Aucun doute que le taux de change sera au centre des préoccupations de la plupart des manufacturiers québécois cette année. Il y aura des impacts négatifs, mais aussi, espérons-le, positifs.
Les impacts négatifs sont évidents. Durant des années, le taux de change gonflé par les prix du pétrole, nous était plus favorable, dépassant même la parité. L’impact sur les exportations vers les États-Unis s’est fait sentir, à tel point que la balance commerciale du Canada avec les États-Unis est demeurée fortement négative même après la reprise économique qui a suivi la crise de 2008.
D’un sommet à plus de 45 milliards $ au positif en 2005, nous avons sombré dans un déficit commercial qui a atteint son plus bas niveau négatif à environ 35 milliards $ en 2012. L’industrie manufacturière canadienne en a grandement souffert et a reçu du gouvernement fédéral très peu de soutien pour compenser. Résultat : les investissements en équipements et moyens de production n’auront pas bénéficié de cet avantage du huard.
Maintenant que la tendance s’est inversée du côté du dollar, l’industrie fait face à des hausses de coûts pour l’achat d’équipements en provenance des États-Unis et de l’Europe. Déjà depuis quelques mois, les grands équipementiers américains ont rajusté leurs politiques relatives au taux de change, et mettent une certaine pression sur les acheteurs canadiens. À la commande d’équipements, plusieurs invitent leur clientèle à choisir un taux fixe ou fluctuant, un risque à sous-peser avec attention.

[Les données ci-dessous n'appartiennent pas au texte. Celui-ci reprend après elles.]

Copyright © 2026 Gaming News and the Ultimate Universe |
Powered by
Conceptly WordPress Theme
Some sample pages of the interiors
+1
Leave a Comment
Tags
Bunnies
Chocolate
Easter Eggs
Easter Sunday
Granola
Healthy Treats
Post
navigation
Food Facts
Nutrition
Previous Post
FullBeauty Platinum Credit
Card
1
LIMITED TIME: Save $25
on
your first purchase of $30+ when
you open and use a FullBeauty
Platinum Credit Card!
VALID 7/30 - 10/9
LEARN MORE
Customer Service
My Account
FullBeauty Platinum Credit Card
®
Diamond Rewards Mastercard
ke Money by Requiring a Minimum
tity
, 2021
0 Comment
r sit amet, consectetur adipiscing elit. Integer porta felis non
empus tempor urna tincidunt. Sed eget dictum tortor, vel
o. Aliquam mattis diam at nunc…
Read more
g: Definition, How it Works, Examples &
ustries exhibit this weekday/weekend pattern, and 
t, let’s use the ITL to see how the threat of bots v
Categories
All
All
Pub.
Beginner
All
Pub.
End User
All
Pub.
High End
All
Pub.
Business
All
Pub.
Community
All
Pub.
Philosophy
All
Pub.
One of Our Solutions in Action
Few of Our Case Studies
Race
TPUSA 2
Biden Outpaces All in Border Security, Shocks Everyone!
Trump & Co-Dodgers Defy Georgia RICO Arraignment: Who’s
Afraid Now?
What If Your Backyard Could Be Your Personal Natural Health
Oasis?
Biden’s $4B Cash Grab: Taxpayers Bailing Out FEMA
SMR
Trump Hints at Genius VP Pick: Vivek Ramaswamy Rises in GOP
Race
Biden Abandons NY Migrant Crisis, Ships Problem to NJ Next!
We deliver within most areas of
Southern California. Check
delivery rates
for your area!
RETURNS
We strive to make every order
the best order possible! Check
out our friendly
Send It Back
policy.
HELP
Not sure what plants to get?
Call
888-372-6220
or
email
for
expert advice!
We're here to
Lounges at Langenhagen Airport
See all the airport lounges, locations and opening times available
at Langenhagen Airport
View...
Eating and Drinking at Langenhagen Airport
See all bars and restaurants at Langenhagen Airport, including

En revanche, pouvons-nous espérer un regain des exportations vers les États-Unis, qui permettrait d’éponger au moins en partie cette hausse des coûts ? Les analystes s’entendent pour dire que cet effet positif ne sera pas aussi prononcé. D’une part, la hausse du dollar américain se fait sentir auprès de l’ensemble des devises étrangères, et non seulement avec le dollar canadien.
Il y a néanmoins des indicateurs et des signaux plutôt positifs. L’économie américaine continue dans sa lancée, et nous demeurons un partenaire privilégié à plusieurs niveaux, en raison de l’ALENA, de notre proximité et de normes similaires sur le plan industriel, notamment pour les équipements en transport.
De plus, le nouveau gouvernement Libéral semble jusqu’à maintenant tendre une oreille plus attentive à l’industrie manufacturière que ne le faisait le gouvernement précédent, qui concentrait largement son attention sur l’industrie du pétrole et des ressources naturelles.
Quelle stratégie adopter dans un tel contexte économique ? Développer les marchés d’exportation, notamment dans les secteurs de forte expertise québécoise, profiter de la situation pour accroitre son marché national et mitiger l’impact de la hausse des coûts d’équipements et moyens de production en se tournant vers des fournisseurs canadiens.
Depuis 10 ans, l’industrie manufacturière a souffert d’un dollar canadien artificiellement gonflé par les prix du pétrole, pour atteindre son plus haut niveau en novembre 2007 à un peu plus de 1,09$ US. Malgré la concurrence internationale de plus en plus forte, l’industrie se doit de tirer partie d’un dollar à 70 cents US. D’autant que les analystes n’entrevoient pas de hausse en 2016.